Rat catchers, trapeze artists and leading politicians will feature in a new exhibition at London Metropolitan Archives (LMA) that will shed new light on the working lives of Londoners from the 15th century through to Thatcherite Britain.

The Londoners: Portraits of a Working City 1447 to 1980 will bring together a huge range of photographs, prints and drawings from the extensive archives. “Our vast collections are a treasure trove and this exhibition is an ideal opportunity to put on show some fascinating and, in many cases, rarely-seen images of Londoners as they went about their daily work,” explained the Corporation’s head of digital services at LMA, Laurence Ward.

“My colleagues and I have been particularly keen to put on display a wide array of images so that visitors will come face-to-face with servants, circus performers, famous statesmen, nurses, and even a 15th-century City Alderman.

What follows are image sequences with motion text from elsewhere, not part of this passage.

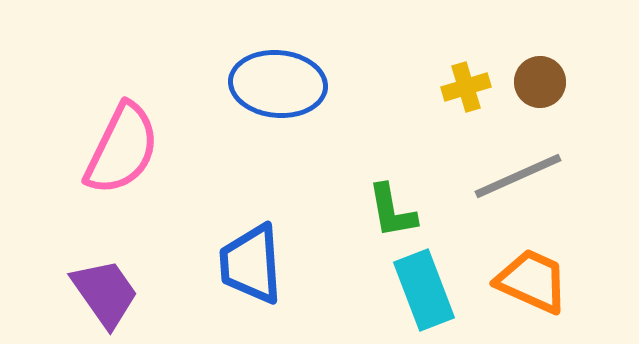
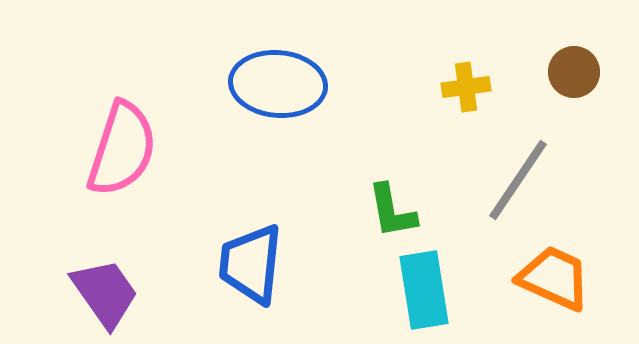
brown circle: moved 34 px right, 10 px up
yellow cross: rotated 9 degrees clockwise
pink semicircle: rotated 8 degrees counterclockwise
gray line: moved 4 px down; rotated 32 degrees counterclockwise
blue trapezoid: rotated 10 degrees clockwise
orange trapezoid: moved 22 px right, 3 px up
cyan rectangle: rotated 12 degrees clockwise
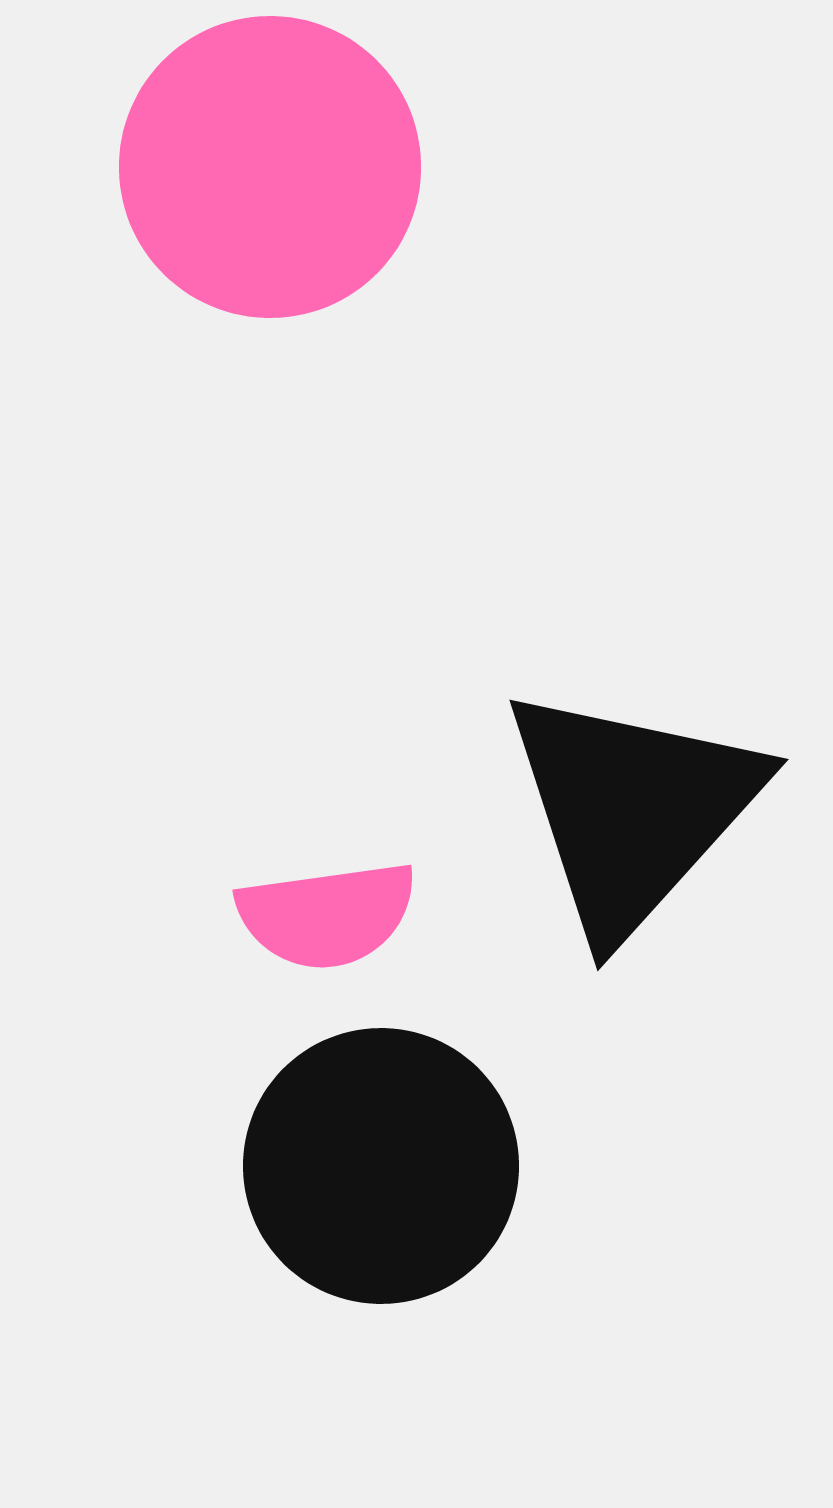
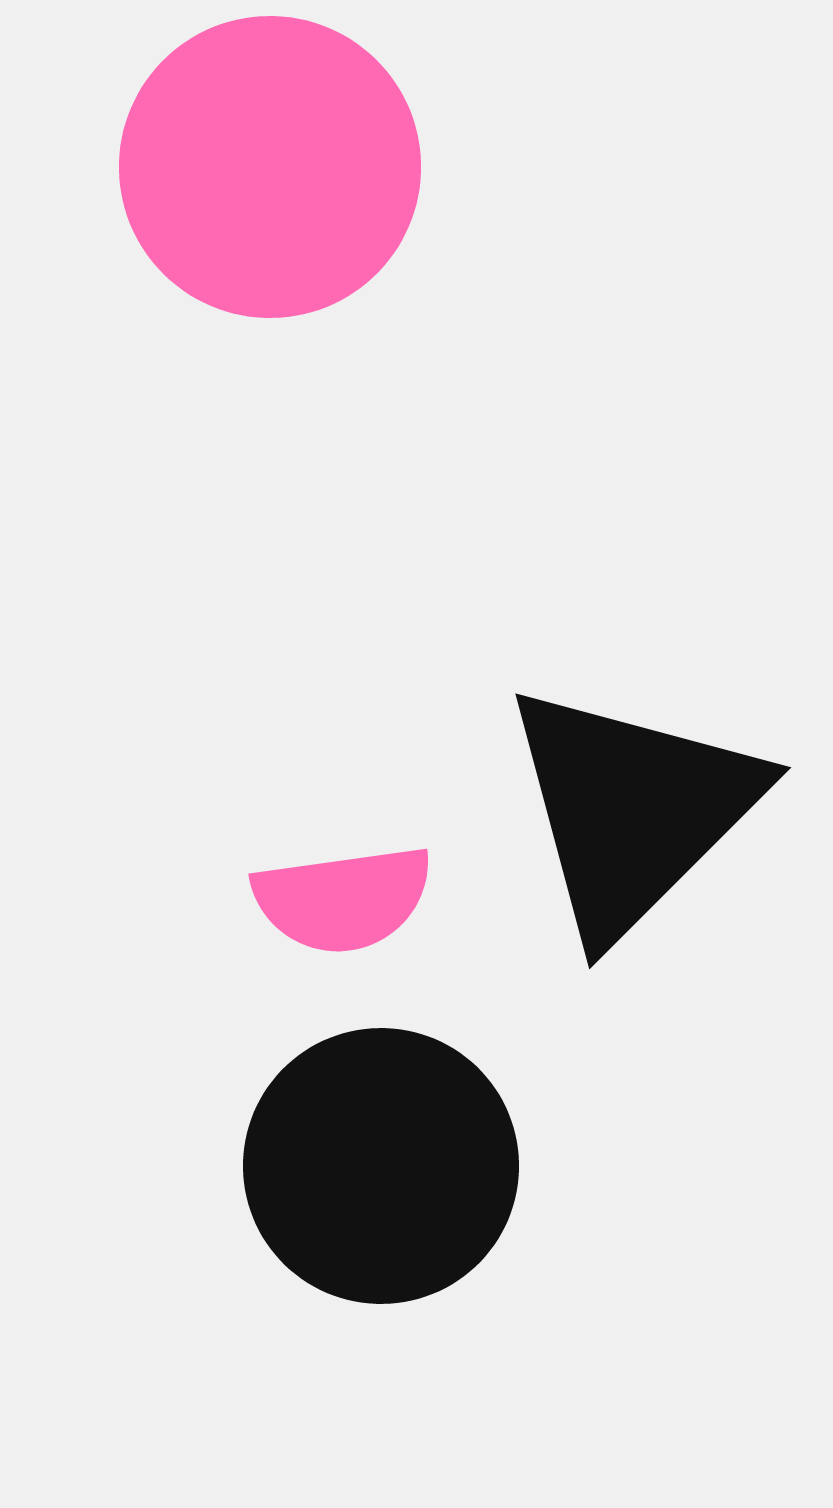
black triangle: rotated 3 degrees clockwise
pink semicircle: moved 16 px right, 16 px up
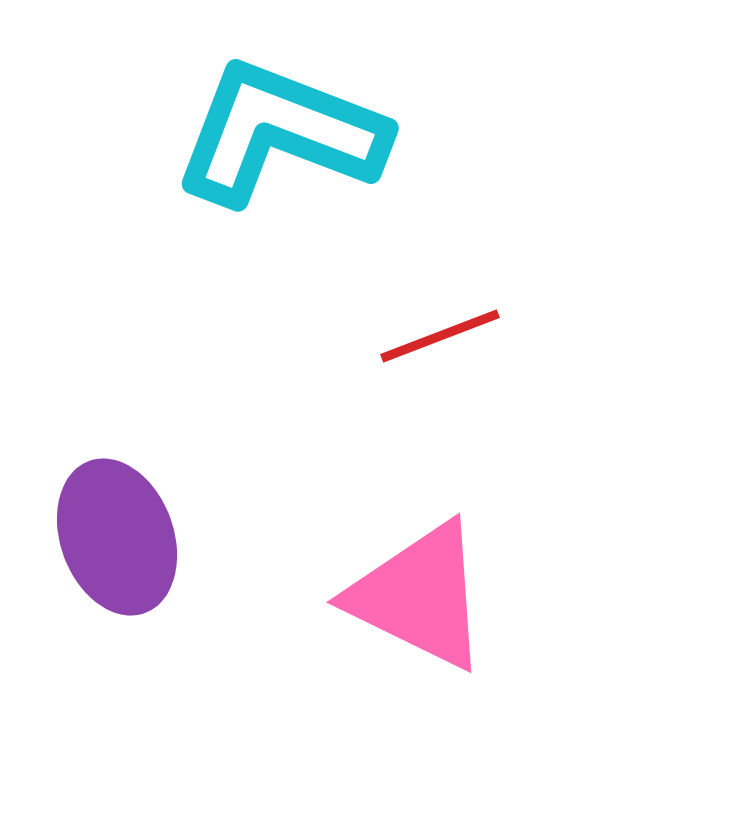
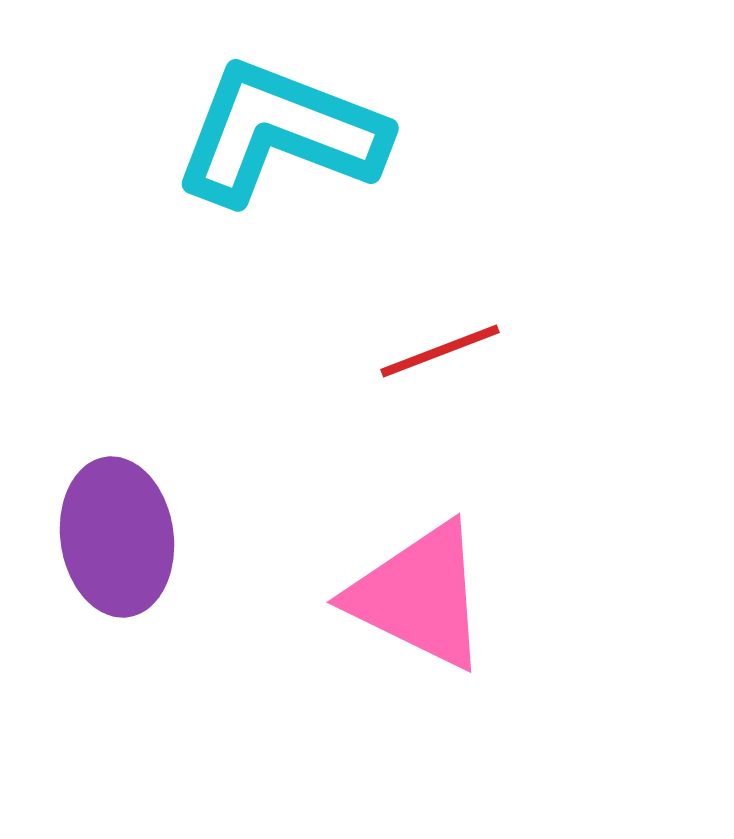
red line: moved 15 px down
purple ellipse: rotated 12 degrees clockwise
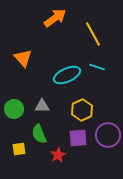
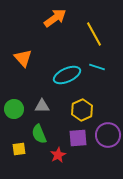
yellow line: moved 1 px right
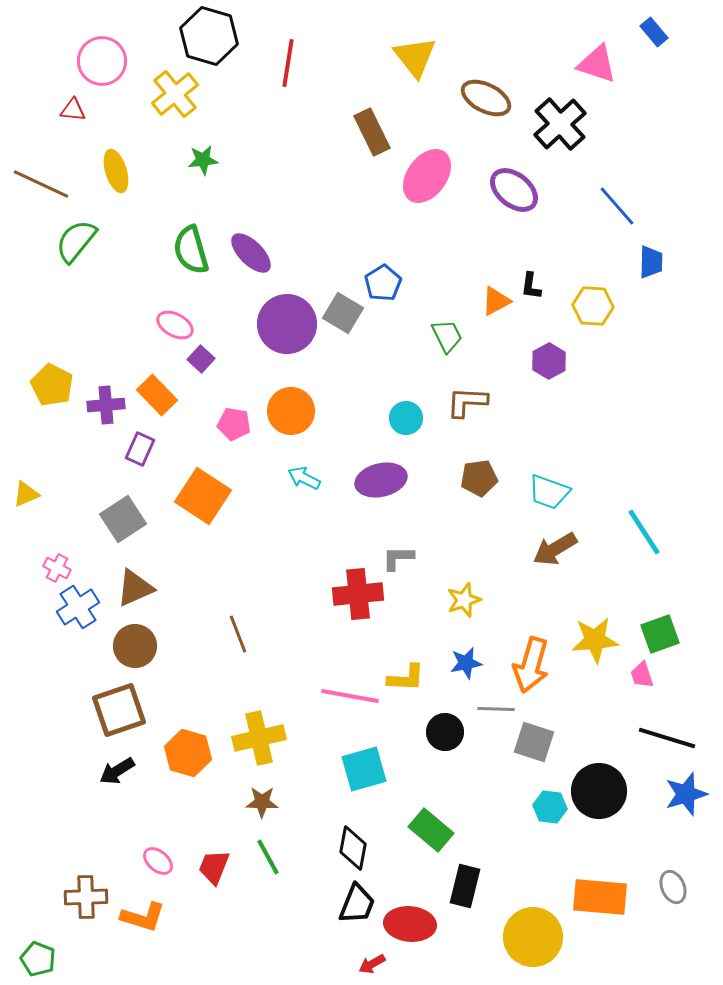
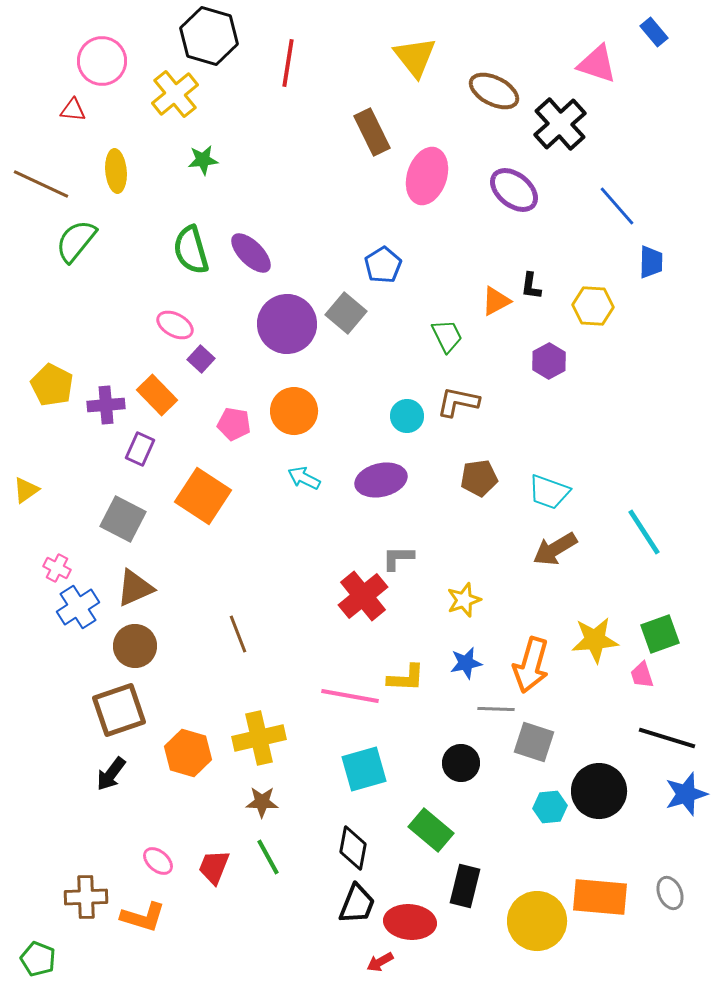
brown ellipse at (486, 98): moved 8 px right, 7 px up
yellow ellipse at (116, 171): rotated 12 degrees clockwise
pink ellipse at (427, 176): rotated 18 degrees counterclockwise
blue pentagon at (383, 283): moved 18 px up
gray square at (343, 313): moved 3 px right; rotated 9 degrees clockwise
brown L-shape at (467, 402): moved 9 px left; rotated 9 degrees clockwise
orange circle at (291, 411): moved 3 px right
cyan circle at (406, 418): moved 1 px right, 2 px up
yellow triangle at (26, 494): moved 4 px up; rotated 12 degrees counterclockwise
gray square at (123, 519): rotated 30 degrees counterclockwise
red cross at (358, 594): moved 5 px right, 2 px down; rotated 33 degrees counterclockwise
black circle at (445, 732): moved 16 px right, 31 px down
black arrow at (117, 771): moved 6 px left, 3 px down; rotated 21 degrees counterclockwise
cyan hexagon at (550, 807): rotated 12 degrees counterclockwise
gray ellipse at (673, 887): moved 3 px left, 6 px down
red ellipse at (410, 924): moved 2 px up
yellow circle at (533, 937): moved 4 px right, 16 px up
red arrow at (372, 964): moved 8 px right, 2 px up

“Some of the individuals are very well known, while others have been recorded purely because of how their work benefited fellow Londoners and the Capital. “Some of their jobs and professions will appear very familiar to us, while others will seem like a mystery now.”

The exhibition will also feature portraits of Charles Dickens, Isambard Kingdom Brunel and Oliver Cromwell. Some of the images on display will include: London’s Last Night Watchman, a rare photograph of Charles Rouse, reputedly the last night watchmen still on duty in London in the middle of the 19th century; Street Trades, an 1830 lithograph of a crossing sweeper, the ‘Old Commodore of Tottenham Court Road’; and The Roaring Twenties, a number of photographs shot by George WF Ellis in the mid-1920s, a period of significant change in the working world.

Additional portraits include Dora Russell, a feminist and socialist campaigner standing for the Labour Party in Chelsea in the 1924 General Election. The Londoners will run from 6 February until 5 July and admission is free. The exhibition forms part of the 950 Years of London’s Archives celebration which will run throughout 2017.